“Recyclops will have his revenge!” (Stephen Siperstein)
I thought you might enjoy these clips from recent episodes of two of NBC’s most popular shows: “The Office” and “30 Rock.” They were included as part of NBC’s Green is Universal campaign week. Initially I was skeptical of a large corporation trying to be “green,” but if you go to the website and pledge to carpool, power down your computer, use a reusable water bottle, or make any other of a number of green lifestyle choices, NBC will donate $1 to the FEED Foundation, which provides healthy meals to children around the world. And in case you were wondering, according to this blog on “green gossip” 30 Rock is one of the greener shows at NBC Universal: “In addition to their standard recycling efforts, the show no longer uses water bottles and has instead installed water filters. Their caterer also uses compostable products, and the offices have switched to chemical-free cleaning products. They also rent hybrids for both talent and crew.” Maybe not the most dynamic environmental position, but I’ll take what I can get, and the clips are hilarious:
Andy: “That’s aersol spray, it’s terrible for the environment”

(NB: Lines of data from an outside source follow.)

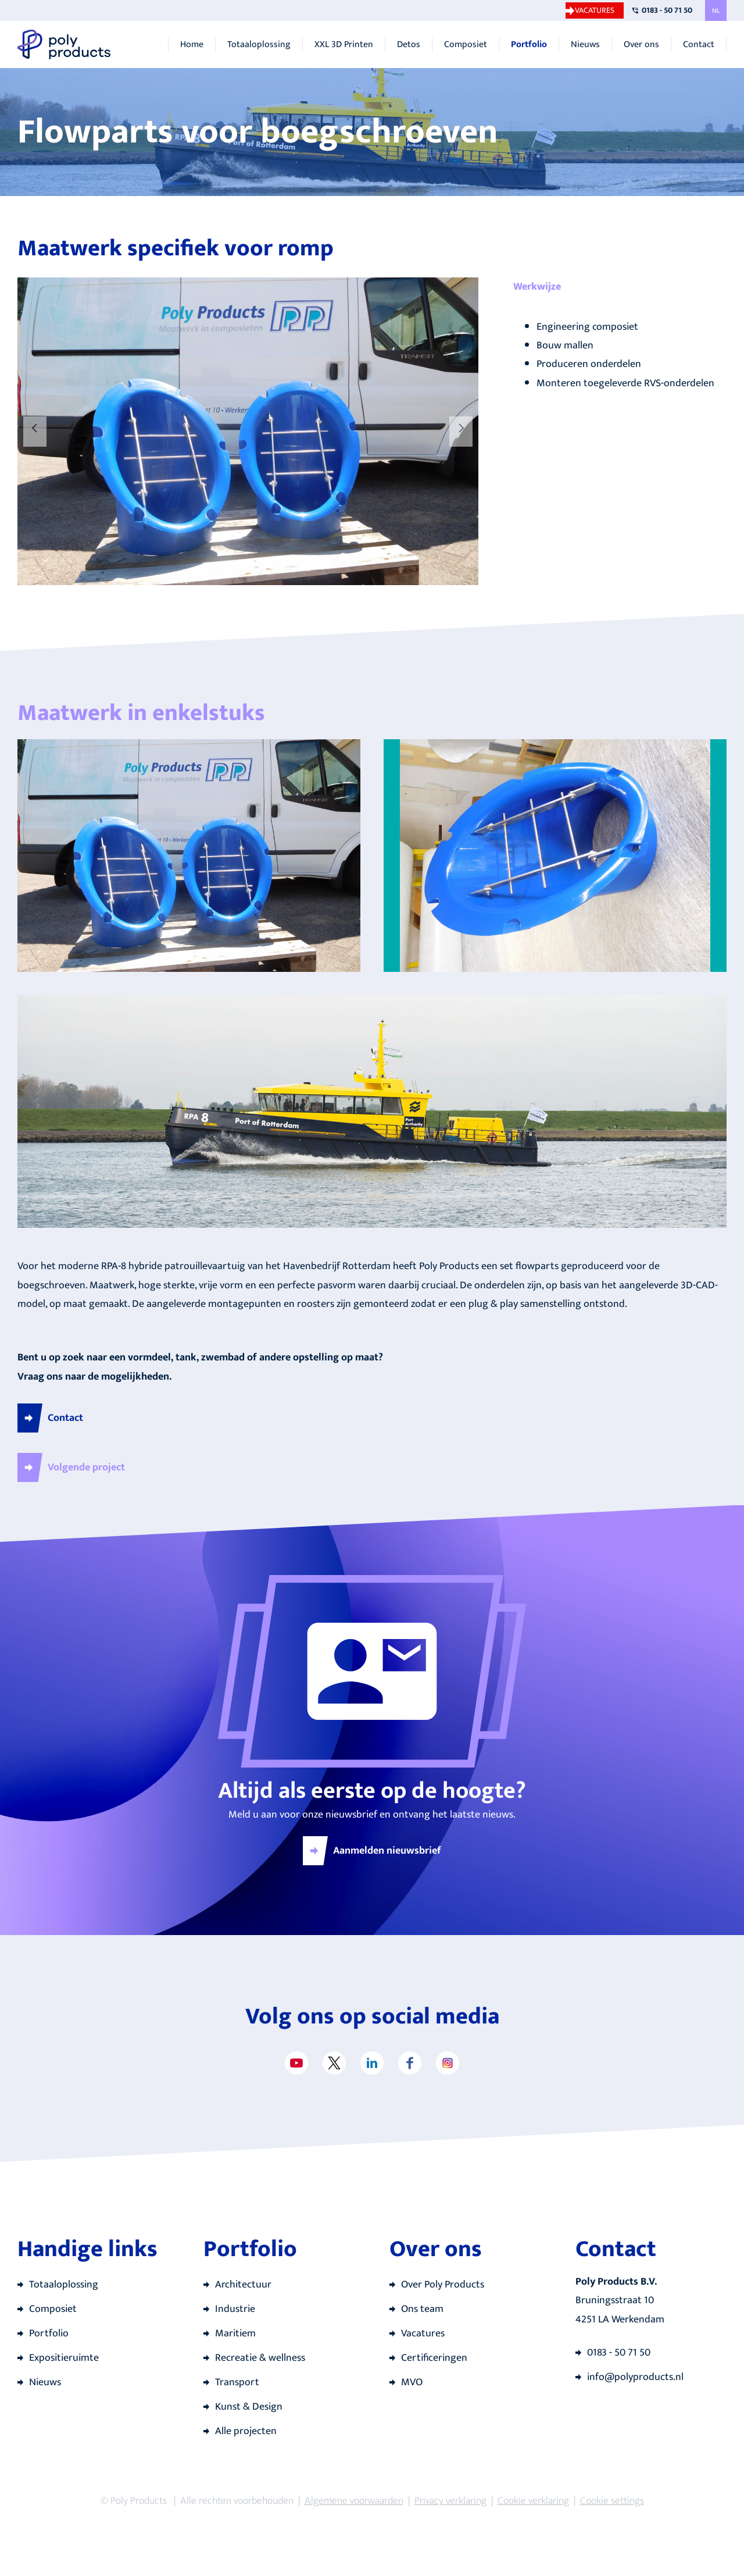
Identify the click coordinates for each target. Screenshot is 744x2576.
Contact (698, 44)
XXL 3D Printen (343, 44)
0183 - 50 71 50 (667, 10)
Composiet (465, 44)
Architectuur (243, 2284)
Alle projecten (246, 2431)
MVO (412, 2382)
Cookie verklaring (533, 2501)
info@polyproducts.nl (635, 2377)
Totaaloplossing (259, 44)
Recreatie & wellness (260, 2358)
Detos (408, 44)
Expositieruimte (64, 2358)
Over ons (641, 44)
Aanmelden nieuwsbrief (387, 1850)
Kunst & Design (248, 2406)
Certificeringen (434, 2358)
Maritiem (235, 2333)
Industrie (235, 2309)
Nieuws (585, 44)
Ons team (422, 2309)
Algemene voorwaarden (354, 2501)
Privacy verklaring (450, 2501)
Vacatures (594, 10)
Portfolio (529, 44)
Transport (237, 2382)
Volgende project (86, 1467)
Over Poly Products (442, 2284)
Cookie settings (612, 2501)
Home (191, 44)
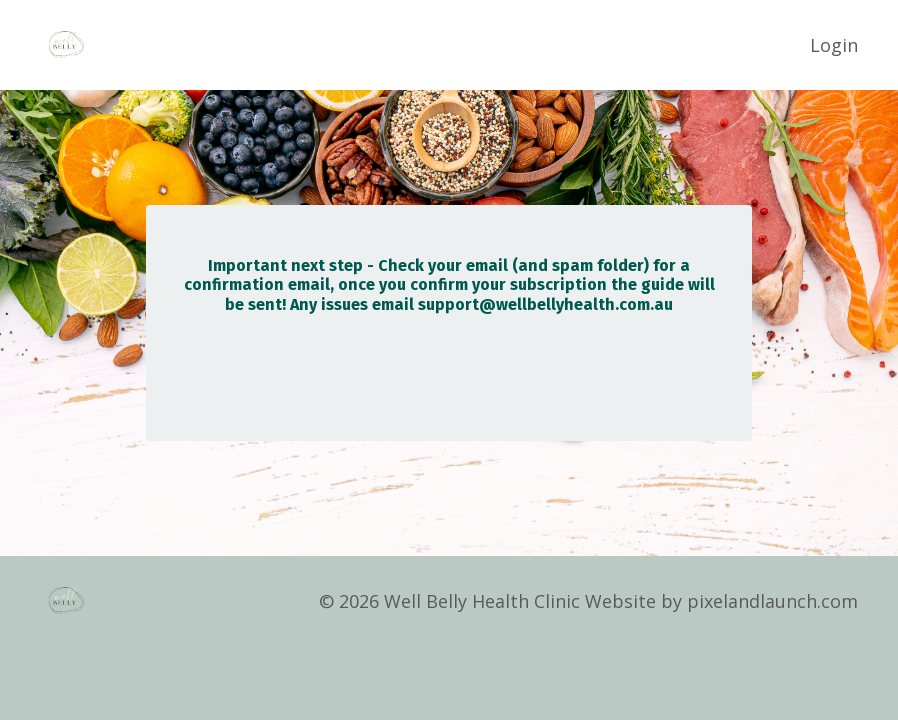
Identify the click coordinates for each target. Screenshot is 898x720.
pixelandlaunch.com (772, 601)
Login (834, 45)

Dwight: “Humans are terrible for the environment”
Could we read this clip as a critique of deep ecology? Dwight’s Recyclops character moves progressively away from a “hippy ‘happy happy joy joy we’re all connected to nature'” environmentalist position and more towards the darker anti-humanist positions of deep ecology. What happens when Recyclops is locked in an epic battle with Polluticorn? When deep ecologists battle industry and corporations, when there is no room for collaboration and consilience? The costumes may become more and more awesome, but the office suffers. And so do citizens around the world, especially in developing countries
And here’s a link to Al Gore’s cameo on “30 Rock.” I think Gore is surprisingly charming and engaging on camera, and makes a powerful case for the need for both individual and political action. Gore exhorts Kenneth to, “Recycle everything, including jokes,” and then re-uses a joke he made on an earlier episode of the show–classic 30 Rock self-referencing. However, perhaps we could take Gore’s claim–that we should recycle jokes and maybe even other textual forms (poems, flash fiction, songs, even metaphors and similes)–seriously, and understand it as a concept of ecological or sustainable, poetics. Or, more broadly, how could we make use of recycling and re-use, both conceptually and concretely, in our work in the humanities?
Such jumbled thoughts, and from watching green pop-culture. Perhaps it would have been more ecological to just turn off the television? Oh well, enjoy the clips!